Created attachment 225543 [details] RELEASE-13 stock iflib driver log
(In reply to Aleksandr Fedorov from comment #9) > Alexey, may you perform similar tests with ifmediatst utility? My results mostly agree with yours, however, they are slightly higher and there are more outliers: Active, ports driver 15688292 samples, 0.000440~52.404189, mean 0.000695, stdev 0.035022 Unplugged, ports driver 699 samples, 50.136990~351.355143, mean 67.735449, stdev 39.253407 Active, removed iflib_admin_intr_deferred() 117707 samples, 0.046730~160.303206, mean 0.098550, stdev 1.004555 Unplugged, removed iflib_admin_intr_deferred() 169 samples, 52.865603~497.009039, mean 75.350125, stdev 52.074932 Active, unpatched 40666 samples, 0.046684~185.143686, mean 0.170622, stdev 1.997476 Unplugged, unpatched 61 samples, 54.975691~439.951595, mean 135.355143, stdev 66.179309
Yes, the result is similar. May you run the following DTrace script with plugged and unplugged cable? dtrace -qn 'fbt::iflib_media_status:entry /execname == "ktorrent"/ {@a=count()} tick-1s {printa(@a); trunc(@a,0);}' I'm wondering how many calls a ktorrent makes per second.
(In reply to Aleksandr Fedorov from comment #12) > I'm wondering how many calls a ktorrent makes per second.
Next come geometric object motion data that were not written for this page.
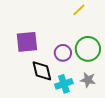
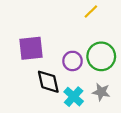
cyan cross: (64, 84) -> (74, 97), turned -30

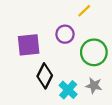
purple circle: (72, 61) -> (65, 34), moved
black diamond: (48, 82) -> (45, 76), turned 40

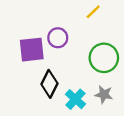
purple circle: (65, 34) -> (58, 38), moved

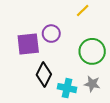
cyan cross: (75, 99) -> (67, 88), turned -30

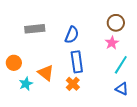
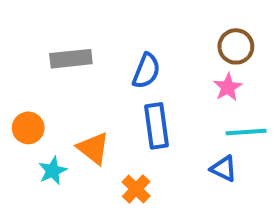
cyan line: (121, 65) -> (246, 132), turned 54
orange cross: (73, 84) -> (136, 189), moved
blue triangle: (122, 89) -> (224, 169), moved

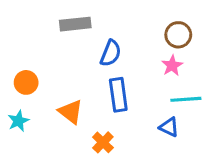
gray rectangle: (71, 59) -> (75, 24), moved
orange circle: (28, 128) -> (26, 82), moved
cyan star: (53, 171) -> (18, 121), moved

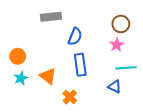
cyan star: (18, 121) -> (21, 78), moved

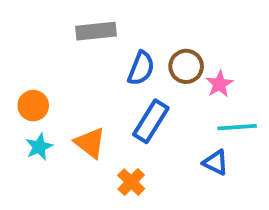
brown circle: (121, 24) -> (186, 66), moved
blue rectangle: (80, 65) -> (151, 121), turned 40

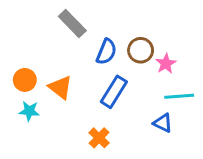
gray rectangle: (96, 31) -> (72, 24), turned 52
orange triangle: (90, 143) -> (60, 87), moved
cyan star: (39, 147) -> (29, 111), turned 30

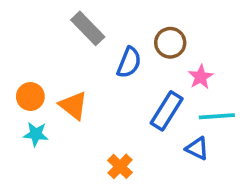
brown circle: (141, 50) -> (170, 43), moved
blue rectangle: (114, 92) -> (167, 111), moved

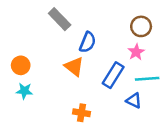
brown circle: (170, 43) -> (141, 26), moved
orange triangle: (73, 105) -> (74, 67), moved
orange cross: (120, 166) -> (81, 113), turned -35

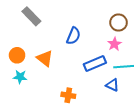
gray rectangle: (60, 19) -> (31, 16), moved
orange triangle: (74, 67) -> (45, 58), moved
blue rectangle: (113, 75) -> (95, 63), turned 35

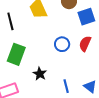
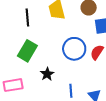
blue circle: (62, 44) -> (74, 49), size x1.5

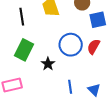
black star: (47, 74) -> (48, 64), moved

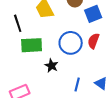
green rectangle: (24, 50) -> (32, 45), moved, turned 70
blue line: (70, 87) -> (77, 84), turned 32

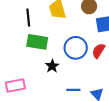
blue line: (77, 84) -> (73, 90), turned 64

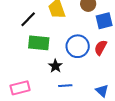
black line: (28, 18) -> (28, 19), turned 54
blue line: (73, 90) -> (65, 86), moved

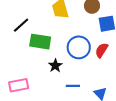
black line: (28, 19) -> (21, 25), moved
blue line: (65, 86) -> (73, 86), moved

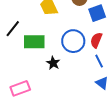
blue line: (73, 86) -> (99, 61), moved, turned 72

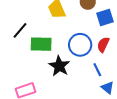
blue line: (99, 61) -> (97, 70), moved
black star: (53, 63) -> (59, 66), size x1.5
Unplugged: 661 samples, 1 ~ 11, mean 7.562784, stdev 2.144989 Plugged: 263 samples, 1 ~ 116, mean 11.958175, stdev 28.016662 These are with stock (unpatched) base driver.
(In reply to Alexey Dokuchaev from comment #11) I think it is probably ok to remove the 'iflib_admin_intr_deferred' line in 'em_if_media_status' but by your numbers it doesn't seem to be causal. There are some tricky/unpleasant things about this hardware, if you go dig down in the e1000 API there is a significant loop with a significant delay in e1000_phy_has_link_generic. It may make sense to do some memoization on low quality hw like this, and be more careful about enqueuing the admin task if it's already queued.